Abstract
The manual delineation of region of interest (RoI) in 3D magnetic resonance imaging (MRI) of the prostate is time-consuming and subjective. Correct identification of prostate tissue is helpful to define a precise RoI to be used in CAD systems in clinical practice during diagnostic imaging, radiotherapy and monitoring the progress of disease. Conditional GAN (cGAN), cycleGAN and U-Net models and their performances were studied for the detection and segmentation of prostate tissue in 3D multi-parametric MRI scans. These models were trained and evaluated on MRI data from 40 patients with biopsy-proven prostate cancer. Due to the limited amount of available training data, three augmentation schemes were proposed to artificially increase the training samples. These models were tested on a clinical dataset annotated for this study and on a public dataset (PROMISE12). The cGAN model outperformed the U-Net and cycleGAN predictions owing to the inclusion of paired image supervision. Based on our quantitative results, cGAN gained a Dice score of 0.78 and 0.75 on the private and the PROMISE12 public datasets, respectively.
Highlights
Prostate cancer is the most common type of cancer in men
Our qualitative and quantitative results show that the Conditional Generative Adversarial Networks (GANs) (cGAN) outperformed the other two models (U-Net and cycleGAN) which implies that the proposed detection and segmentation model has the potential to be utilised as an alternative to double reading by clinicians [24]

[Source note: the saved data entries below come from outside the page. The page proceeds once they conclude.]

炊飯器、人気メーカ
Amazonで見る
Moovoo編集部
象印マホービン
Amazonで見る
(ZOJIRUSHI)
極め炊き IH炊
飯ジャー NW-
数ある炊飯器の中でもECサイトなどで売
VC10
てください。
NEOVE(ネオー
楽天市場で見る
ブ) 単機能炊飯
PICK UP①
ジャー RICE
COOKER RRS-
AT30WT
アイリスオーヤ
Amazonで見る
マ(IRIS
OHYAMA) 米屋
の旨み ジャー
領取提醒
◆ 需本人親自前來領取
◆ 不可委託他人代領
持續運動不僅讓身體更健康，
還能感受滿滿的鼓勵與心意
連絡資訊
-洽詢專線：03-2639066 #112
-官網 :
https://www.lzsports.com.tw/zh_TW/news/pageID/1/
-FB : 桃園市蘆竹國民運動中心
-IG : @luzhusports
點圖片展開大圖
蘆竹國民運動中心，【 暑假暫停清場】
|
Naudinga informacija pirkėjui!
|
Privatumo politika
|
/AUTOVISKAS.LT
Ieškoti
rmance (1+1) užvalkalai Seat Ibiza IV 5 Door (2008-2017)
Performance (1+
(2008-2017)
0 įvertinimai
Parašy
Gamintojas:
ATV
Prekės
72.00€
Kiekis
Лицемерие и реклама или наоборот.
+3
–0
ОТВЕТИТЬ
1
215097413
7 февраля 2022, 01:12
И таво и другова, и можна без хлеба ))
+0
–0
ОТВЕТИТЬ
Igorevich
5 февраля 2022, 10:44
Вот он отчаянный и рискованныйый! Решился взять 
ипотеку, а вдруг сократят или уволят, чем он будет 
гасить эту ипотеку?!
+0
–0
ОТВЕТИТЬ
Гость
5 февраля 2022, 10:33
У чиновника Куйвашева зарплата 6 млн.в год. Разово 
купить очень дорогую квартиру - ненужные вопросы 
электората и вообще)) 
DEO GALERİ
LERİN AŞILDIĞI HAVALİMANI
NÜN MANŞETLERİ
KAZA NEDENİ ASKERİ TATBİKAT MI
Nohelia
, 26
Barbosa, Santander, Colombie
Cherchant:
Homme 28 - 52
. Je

Based on our evaluation metrics, we conclude that the best segmentation performance in all modalities is achieved by the cGAN model, followed by the U-Net model
Summary
In 2017, there were nearly 48,500 new cases and 11,700 prostate cancer deaths in the UK [1]. Bray et al [2] reported 1,276,106 new global cases in 2018, and 358,989 prostate cancer deaths worldwide. Delineation of prostate tissue is based on manual localisation of the prostate from multi-parametric MRI. Due to the inter-reader variability, this subjective identification of prostate tissue is limited in reproducibility, time consuming and often requires clinical expertise. Accurate segmentation of the prostate could enable radiologists to more quickly demarcate the prostate gland. It can improve the determination of clinical markers such as prostate-specific antigen (PSA) density, which depends on MRI prostate volume estimation [3].